Purpose of Investor-Ready Business Plans
Investors typically won’t even consider providing funding to you if you don’t have a solid business plan. Whether you’re applying for traditional bank lending, gap lending, grants, angel investors, or other funding opportunities, having a solid business plan can be the difference between a “yes” or a “no.” Your business plan has the potential to open doors that would not be otherwise available.
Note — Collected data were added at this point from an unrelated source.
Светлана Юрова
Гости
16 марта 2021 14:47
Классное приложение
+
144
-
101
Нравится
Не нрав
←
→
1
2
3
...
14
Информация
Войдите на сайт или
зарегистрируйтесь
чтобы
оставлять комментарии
When it comes to investors, one of the most important aspects of the business plan are the financial projections. Yes, your idea is important and all the other details that go into the business plan. However, let’s really look at the word “investor.” According to the Cambridge dictionary, investor means “a person or group of people that puts its money into a business or other organization in order to make a profit.” Your financial projections give them an idea of if your business is going to be profitable to them. Keep in mind, profitable isn’t always about how much money your company will make for the investor, but it could be. Depending on the type of funding you seek, the profits can be in supporting a community, job development, or some other element that supports the missions of a speciality group.
The importance of a SOLID Business Plan
If you’ve ever gone on a road trip to an unfamiliar destination, you know how important navigation is. You likely use a map, GPS, voice navigation, a buddy who’s familiar with the location, or some other method. The point is, you probably have guidance to reach your destination. When it comes to your company, your business plan is like a roadmap. Your vision for your company is the destination. Trying to build a successful company without a vision or business plan is equivalent to starting a long journey to some place grand but not knowing what that place is our how to get there. Basically, it amounts to crossing your fingers and hoping you happen upon an amazing place by coincidence. That serendipity will grace your and your business.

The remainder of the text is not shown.